Leave the images out. Give every line below again, precisely.

════════

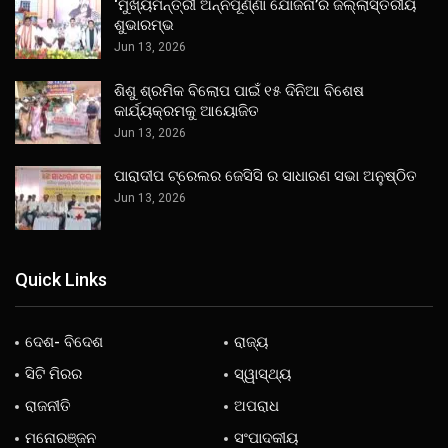
‘ମୁଖ୍ୟମନ୍ତ୍ରୀ ଅନ୍ନପୂର୍ଣ୍ଣା ଯୋଜନା’ର ଜିଲ୍ଲାସ୍ତରୀୟ
ଶୁଭାରମ୍ଭ
Jun 13, 2026
ଶିଶୁ ଶ୍ରମିକ ବିଲୋପ ପାଇଁ ୧୫ ଦିନିଆ ବିଶେଷ
କାର୍ଯ୍ୟକ୍ରମକୁ ଆୟୋଜିତ
Jun 13, 2026
ପାରାଦୀପ ଟ୍ରେଲର ଜେସିସି ର ସାଧାରଣ ସଭା ଅନୁଷ୍ଠିତ
Jun 13, 2026
Quick Links
ଦେଶ- ବିଦେଶ
ରାଜ୍ୟ
ସିଟି ମିରର
ସ୍ୱାସ୍ଥ୍ୟ
ରାଜନୀତି
ଅପରାଧ
ମନୋରଞ୍ଜନ
ସଂପାଦକୀୟ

════════

- **EXERCISE RESULT**:
‘ମୁଖ୍ୟମନ୍ତ୍ରୀ ଅନ୍ନପୂର୍ଣ୍ଣା ଯୋଜନା’ର ଜିଲ୍ଲାସ୍ତରୀୟ
ଶୁଭାରମ୍ଭ
Jun 13, 2026
ଶିଶୁ ଶ୍ରମିକ ବିଲୋପ ପାଇଁ ୧୫ ଦିନିଆ ବିଶେଷ
କାର୍ଯ୍ୟକ୍ରମକୁ ଆୟୋଜିତ
Jun 13, 2026
ପାରାଦୀପ ଟ୍ରେଲର ଜେସିସି ର ସାଧାରଣ ସଭା ଅନୁଷ୍ଠିତ
Jun 13, 2026
Quick Links
ଦେଶ- ବିଦେଶ
ରାଜ୍ୟ
ସିଟି ମିରର
ସ୍ୱାସ୍ଥ୍ୟ
ରାଜନୀତି
ଅପରାଧ
ମନୋରଞ୍ଜନ
ସଂପାଦକୀୟ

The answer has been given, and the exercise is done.